Important
NeMo 2.0 is an experimental feature and currently released in the dev container only: nvcr.io/nvidia/nemo:dev. Please refer to NeMo 2.0 overview for information on getting started.
Best Practices
Choosing the Right Quality Model Type
NeMo Curator offers a variety of methods for determining the quality of a piece of text. Here are the methods in increasing order of compute required for them.

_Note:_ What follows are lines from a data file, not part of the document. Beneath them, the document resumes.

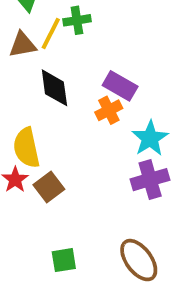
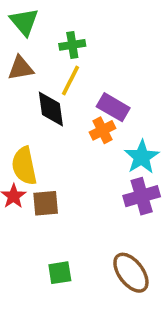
yellow line: (51, 33) -> (70, 81), moved
brown square: (49, 187) -> (46, 203), turned 32

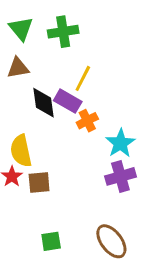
green cross: (72, 45) -> (63, 32), moved, size x1.4
yellow line: (70, 81) -> (83, 78), moved
purple rectangle: (113, 107) -> (68, 101), moved

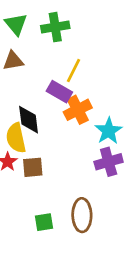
black diamond: (44, 103) -> (29, 120), moved
orange cross: (87, 121) -> (78, 110), size x1.4
brown ellipse: (111, 241) -> (82, 215), moved, turned 36

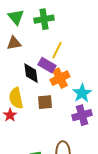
black diamond: (29, 120) -> (31, 73), moved
brown square: (33, 167) -> (45, 102), moved

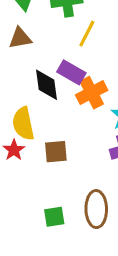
yellow line: (57, 50) -> (87, 34), moved
brown square: (45, 102) -> (56, 152), moved

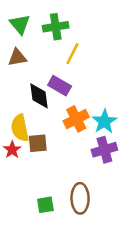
orange cross: (92, 93) -> (76, 119), moved
brown square: (56, 152) -> (38, 143), moved

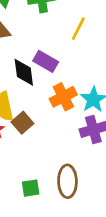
yellow line: (72, 54) -> (78, 29), moved
brown square: (38, 143) -> (22, 123), turned -36

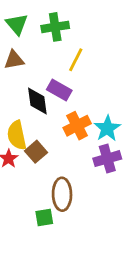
yellow line: (78, 29) -> (76, 60), moved
brown ellipse: (67, 181) -> (62, 194), moved

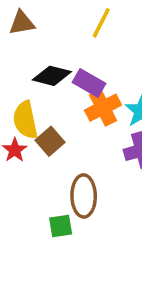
purple rectangle: (59, 90) -> (89, 83), moved
black diamond: (37, 101) -> (52, 76), turned -68

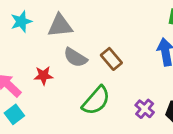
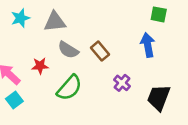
green semicircle: (96, 100) -> (69, 88), moved
purple cross: (145, 109) -> (122, 83), moved

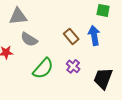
brown rectangle: (100, 51) -> (71, 36), moved
green semicircle: (69, 88) -> (43, 68), moved

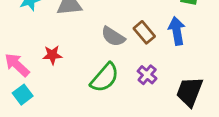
gray semicircle: (29, 39) -> (113, 37), moved

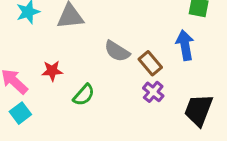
brown rectangle: (144, 32) -> (150, 63), moved
green semicircle: (105, 78) -> (84, 95), moved, size x0.7

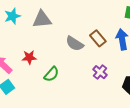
brown rectangle: (150, 63) -> (98, 38), moved

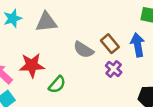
red star: (29, 57) -> (32, 65), size x1.5
purple cross: (100, 72) -> (114, 69), moved

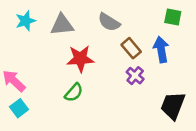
gray semicircle: (84, 50) -> (109, 22), moved
red star: (32, 65) -> (80, 59), moved

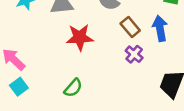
green semicircle: (74, 93) -> (73, 88), moved

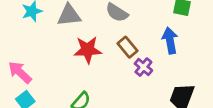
brown rectangle: (130, 27) -> (127, 47), moved

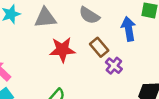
blue arrow: (170, 40) -> (129, 29), moved

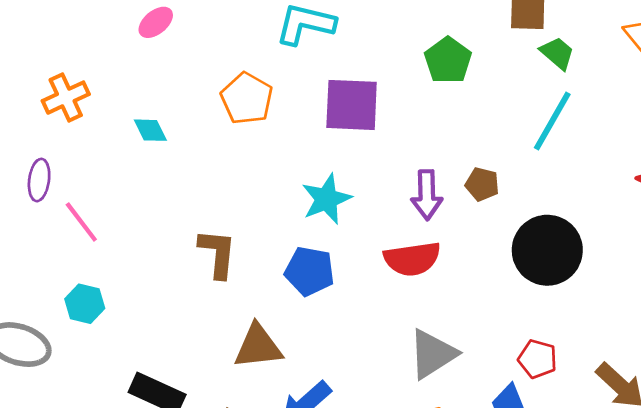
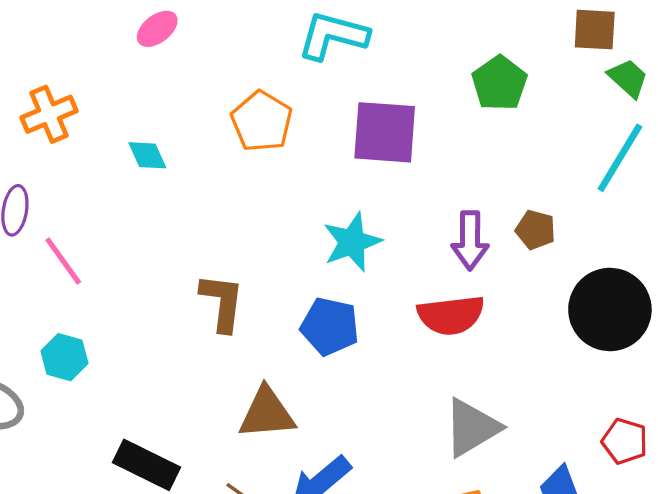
red pentagon: (538, 359) -> (625, 441), moved

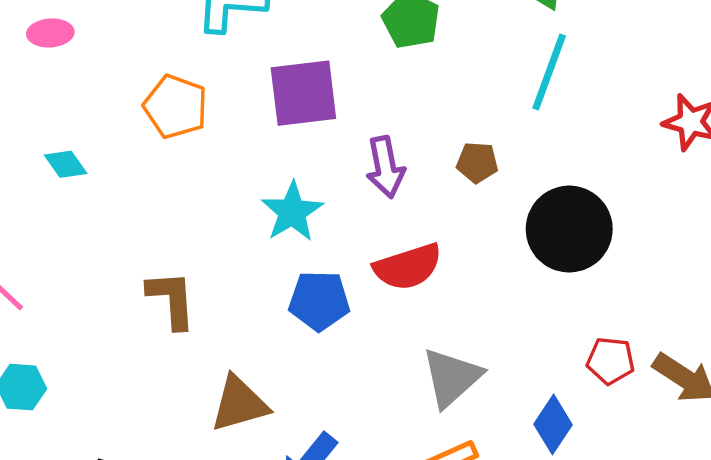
pink ellipse: (157, 29) -> (50, 33), turned 45
purple arrow: (470, 241) -> (385, 167), moved
blue pentagon: (330, 326) -> (319, 301), moved

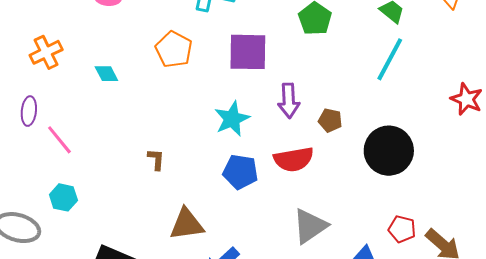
brown pentagon: (477, 162) -> (330, 120), moved
brown L-shape: (172, 300) -> (156, 159), size x0.6

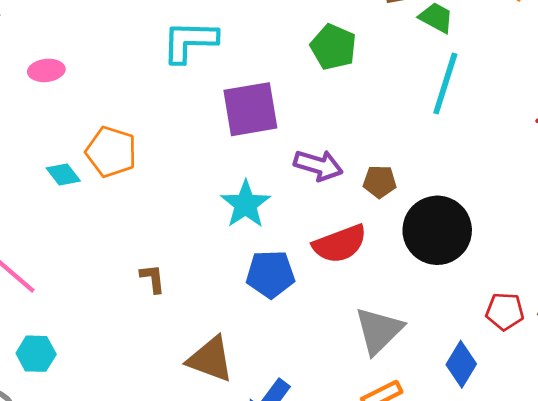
orange pentagon: (174, 49) -> (111, 152), moved
purple arrow: (289, 101) -> (318, 165), turned -60
black circle: (389, 151) -> (437, 230), moved
brown triangle: (187, 224) -> (210, 359), turned 39

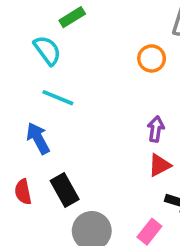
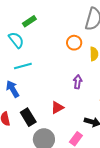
cyan line: (58, 98) -> (23, 66), turned -36
red triangle: (160, 165) -> (57, 108), moved

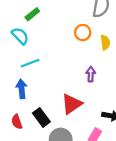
blue arrow: (13, 89) -> (22, 89), turned 30
red triangle: (57, 108) -> (72, 104), size x1.5

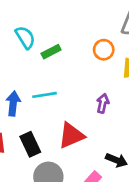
green rectangle: (32, 14) -> (51, 52), moved
cyan line: (30, 63) -> (44, 95), moved

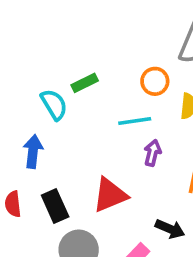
cyan semicircle: (25, 37) -> (54, 105), moved
cyan line: (44, 95) -> (135, 121), moved

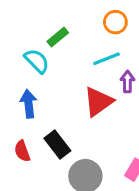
red triangle: (110, 195) -> (98, 102), moved

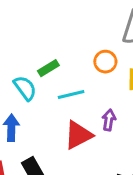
cyan line: (107, 59) -> (71, 94), moved

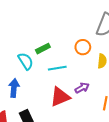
purple arrow: (109, 120) -> (82, 88), turned 48

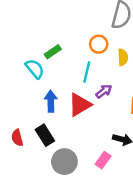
cyan line: (57, 68) -> (87, 72), moved, turned -60
blue arrow: (14, 88) -> (51, 101), moved

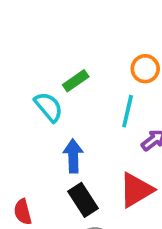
red triangle: (80, 105) -> (136, 190), moved
black rectangle: (45, 135) -> (83, 200), moved

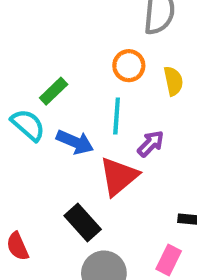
blue arrow: (73, 156) -> (75, 142), moved, turned 124
red triangle: (136, 190) -> (119, 176), moved

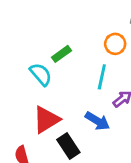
blue arrow: (75, 142) -> (97, 121), moved
red triangle: (119, 176) -> (46, 120), moved

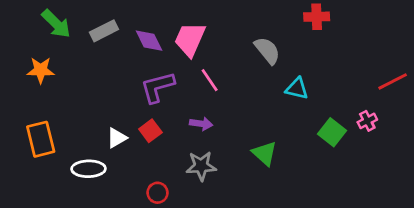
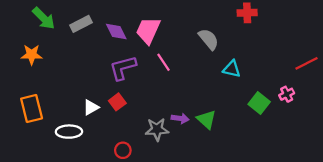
purple arrow: (201, 124) -> (180, 118), moved

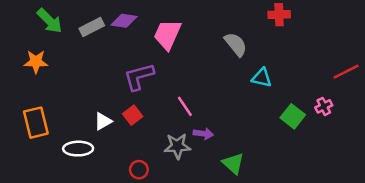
purple diamond: (116, 32) -> (124, 21), moved, turned -55
pink line: (164, 62) -> (185, 106), moved
green triangle: (206, 119) -> (233, 163), moved

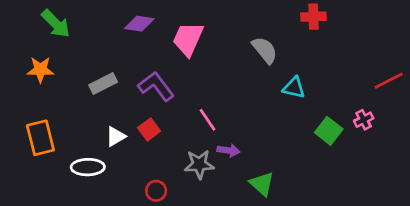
gray rectangle: (92, 27) -> (103, 83), moved
purple L-shape: (139, 77) -> (156, 86), turned 68

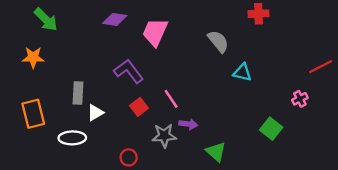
gray rectangle: (103, 83) -> (78, 93), moved, turned -60
red square: (149, 129) -> (139, 107), moved
green square: (329, 131) -> (271, 129), moved

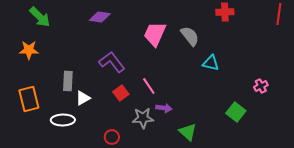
pink trapezoid: (155, 32) -> (155, 34), moved
red line: (321, 67) -> (279, 14), moved, turned -55

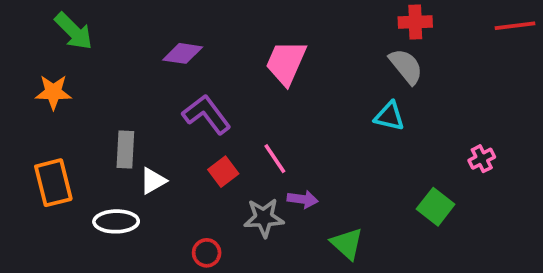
red line: (279, 14) -> (515, 26), turned 75
purple diamond: (100, 17) -> (183, 53), moved
gray semicircle: (190, 36) -> (406, 66), moved

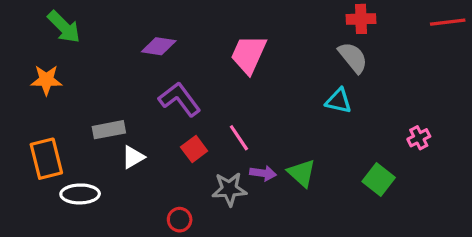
gray rectangle: (125, 149) -> (109, 130), turned 76
white ellipse: (116, 221) -> (80, 194), moved
green triangle: (347, 244) -> (302, 173), moved

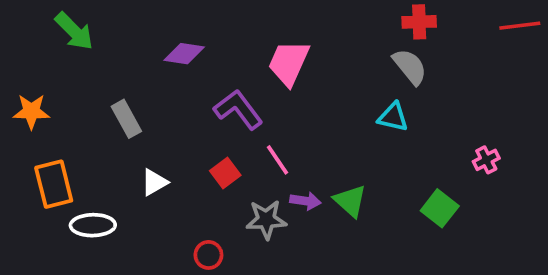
orange star: (46, 80) -> (31, 111), moved
purple L-shape: (180, 99) -> (238, 110), moved
gray rectangle: (109, 130) -> (126, 119), moved, turned 72

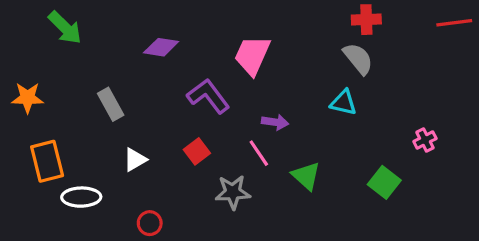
pink line: (277, 160) -> (259, 153), moved
purple arrow: (305, 201) -> (275, 122), moved
red circle: (208, 255) -> (150, 223), moved

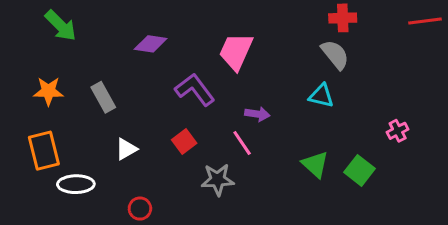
orange star: (28, 98) -> (48, 91), moved
green triangle: (306, 176) -> (315, 164), moved

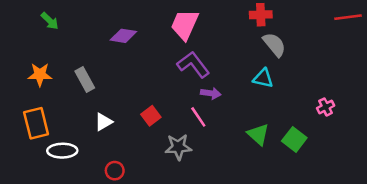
red cross: (343, 18) -> (261, 15), moved
green arrow: (61, 26) -> (50, 21), size x0.7
pink trapezoid: (236, 52) -> (185, 25), moved
purple L-shape: (195, 90) -> (193, 65), moved

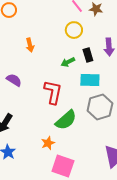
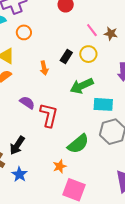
black rectangle: (88, 55) -> (66, 56), moved, turned 48
green arrow: (68, 62) -> (82, 86), size x1.6
red L-shape: (53, 92) -> (49, 115), moved

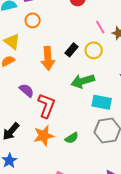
orange arrow: (44, 68) -> (48, 58), size x1.6
green semicircle: (78, 144) -> (72, 138), size x0.6
orange star: (60, 166) -> (44, 136), moved, size x1.5

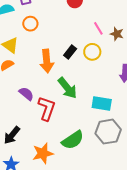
green arrow: (83, 81) -> (67, 88), moved, turned -110
orange star: (44, 136) -> (43, 153), moved
green semicircle: (72, 138) -> (73, 140), size x1.6

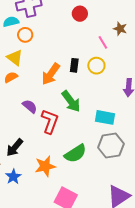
orange circle: (30, 24) -> (25, 35), moved
brown star: (117, 34) -> (120, 29), moved
black rectangle: (70, 52) -> (74, 65), turned -32
orange arrow: (47, 61) -> (51, 74), turned 40

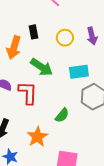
yellow circle: (96, 66) -> (65, 38), moved
green semicircle: (75, 153) -> (62, 115), size x0.7

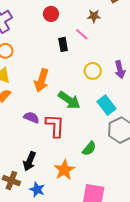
black rectangle: (33, 32) -> (63, 44), moved
cyan rectangle: (79, 72) -> (106, 105), turned 60

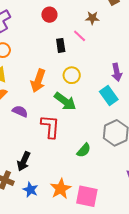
yellow circle: (93, 71) -> (72, 75), moved
cyan rectangle: (106, 105) -> (109, 96), moved
purple semicircle: (31, 117) -> (20, 111), moved
orange star: (64, 170) -> (61, 189), moved

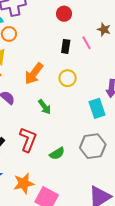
green arrow: (65, 101) -> (45, 107), moved, size x0.7
red L-shape: (50, 127) -> (28, 140), moved

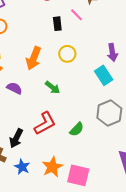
red L-shape: (28, 140) -> (45, 123), turned 55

fastText is an n-gram based bag-of-words classifier. It is typically trained on a high quality reference corpus and a low quality corpus (typically unfiltered Common Crawl dumps). While NeMo Curator does not provide pretrained versions of the classifier, training it is incredibly fast and easy. It only requires 100,000 - 1,000,000 text samples to train on, and can complete training in mere seconds. Its small size also allows it to train and run inference on the CPU. Due to these factors, we recommend using fastText classifiers on large scale pretraining datasets where you don’t have the compute budget for more sophisticated methods.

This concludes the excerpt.